Jerrika Longueville is a 28-year-old mother of two in Fayetteville who'd "always known I was planning to breastfeed — never crossed my mind I wouldn't be able to."
But Longueville has hypoplasia of the mammary glands. She doesn't have all the glandular tissue needed to produce sufficient milk.
So Longueville has become pretty savvy at finding donated breast milk on social media pages, like the Facebook-based group pages for Human Milk 4 Human Babies and Eats on Feets.
"They are mostly posts of women asking for milk, with the occasional post of a woman with milk."
The competition, she says, is brutal.
Why do new moms bother? There's plenty of infant formula at most any corner store.
For many new mothers, infant formula is not a satisfactory substitute for human breast milk.
In 2012, the American Academy of Pediatrics published a white paper suggesting there's enough evidence of the superiority of human milk, that breastfeeding, "Should not be considered a lifestyle choice but rather a basic health issue."
Breastfeeding is associated with a 36 percent reduced risk of Sudden Unexpected Infant Death, a 58 percent drop in the incidence of necrotizing enterocolitis, a 63 percent reduction in serious colds and ear and throat infections, a 64 percent cut in the incidence of GI tract infections, a 30 percent drop in the likelihood of Type 1 diabetes, and other markers.
What's more, it's a natural birth control; breastfeeding delays renewed menstruation. It's also associated with postpartum weight loss.
Formula is entirely derived from cows' milk, points out Dr. Misty Virmani, a pediatrician in the neonatology department at UAMS.
"It requires extensive modification of the cow's milk in order to come closer to emulating what is naturally present in breast milk, things like removing bovine fats and replacing it with vegetable fats ... even taking out a significant portion of the proteins that are in there and replacing that with proteins more compatible with human digestion."
Cows' milk can be modified for human digestion but it can't be fortified with the properties we now know are present in mother's milk, mostly immunological properties, Virmani says.
"While formula does accomplish giving adequate nutrition, it doesn't address any of the other needs of the baby, particularly the premature infant's immune system. Babies for the most part are born with immune systems not prepared to meet the outside world."

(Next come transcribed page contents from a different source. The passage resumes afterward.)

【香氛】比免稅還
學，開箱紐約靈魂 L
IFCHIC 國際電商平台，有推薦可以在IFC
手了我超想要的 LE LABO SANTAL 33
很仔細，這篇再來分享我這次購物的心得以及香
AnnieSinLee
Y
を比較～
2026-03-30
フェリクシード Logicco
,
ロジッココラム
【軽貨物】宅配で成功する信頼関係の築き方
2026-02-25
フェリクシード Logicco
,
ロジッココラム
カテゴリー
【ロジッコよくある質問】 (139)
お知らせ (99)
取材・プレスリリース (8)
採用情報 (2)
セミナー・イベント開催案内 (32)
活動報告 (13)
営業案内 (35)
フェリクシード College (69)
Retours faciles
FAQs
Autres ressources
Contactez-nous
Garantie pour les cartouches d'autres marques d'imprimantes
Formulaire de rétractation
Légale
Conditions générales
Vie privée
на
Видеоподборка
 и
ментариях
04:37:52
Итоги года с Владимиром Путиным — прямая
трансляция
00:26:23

From the American Academy of Pediatrics to the U.S. Surgeon General, to the Arkansas Department of Health, the campaign to raise breastfeeding has been so effective that some experts think its getting overheated.
"I had noticed that there was such a stigma around formula feeding, even for mothers who couldn't breastfeed their children," says professor and researcher Cynthia Colen, who along with a colleague published a paper in 2014 called "Is Breast Truly Best?"

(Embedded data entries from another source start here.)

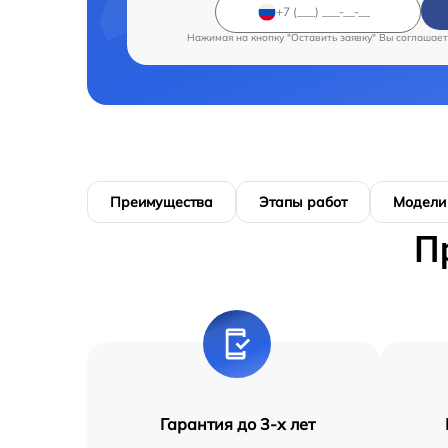
Нажимая на кнопку "Оставить заявку" Вы соглашает
Преимущества
Этапы работ
Модели
П
Гарантия до 3-х лет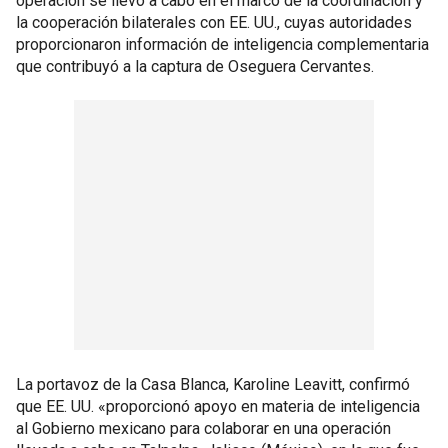
operación se llevó a cabo en el marco de la coordinación y
la cooperación bilaterales con EE. UU., cuyas autoridades
proporcionaron información de inteligencia complementaria
que contribuyó a la captura de Oseguera Cervantes.
La portavoz de la Casa Blanca, Karoline Leavitt, confirmó
que EE. UU. «proporcionó apoyo en materia de inteligencia
al Gobierno mexicano para colaborar en una operación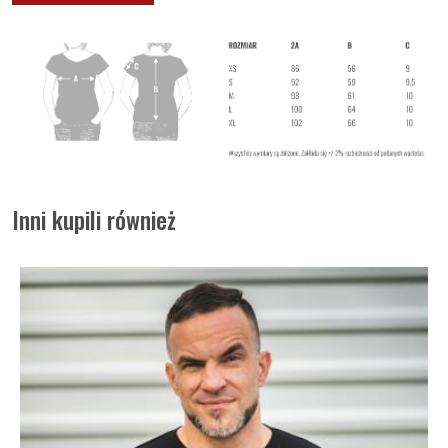
Inni kupili również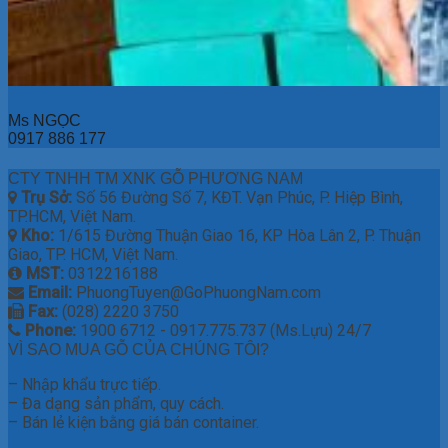
Ms NGỌC
0917 886 177
CTY TNHH TM XNK GỖ PHƯƠNG NAM
Trụ Sở:
Số 56 Đường Số 7, KĐT. Vạn Phúc, P. Hiệp Bình,
TP.HCM, Việt Nam.
Kho:
1/615 Đường Thuận Giao 16, KP Hòa Lân 2, P. Thuận
Giao, TP. HCM, Việt Nam.
MST:
0312216188
Email:
PhuongTuyen@GoPhuongNam.com
Fax:
(028) 2220 3750
Phone:
1900 6712 - 0917.775.737 (Ms.Lựu) 24/7
VÌ SAO MUA GỖ CỦA CHÚNG TÔI?
– Nhập khẩu trực tiếp.
– Đa dạng sản phẩm, quy cách.
– Bán lẻ kiện bằng giá bán container.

"We do know that breastfeeding is very beneficial for both mothers and babies ... but in promoting it, it's really done a disservice both to women who are unable to breastfeed, and also in terms of being honest with what we know according to the scientific literature."
Specifically, Colen's research found that some of the population studies may have selection biases — what appears to be the benefits of breastfeeding may instead be benefits of parents' class and education. Moreover, the apparent benefits of breastfeeding may diminish as babies become children and young adults.
"So, you know, your child is going to be OK if for some reason you have to supplement with formula."
For Jerrika Longueville, shared breast milk is just one part of her babies' diets, though for her, it's the happiest part.
"This is the next best thing I can do for my baby that I can't do because my body doesn't allow it. That said, my oldest daughter was on 50 percent formula for the first year, and she's perfect and amazing. I don't think formula is evil.
"It's just that I would prefer breast milk if I can have it. And I work really hard to find enough for Milo."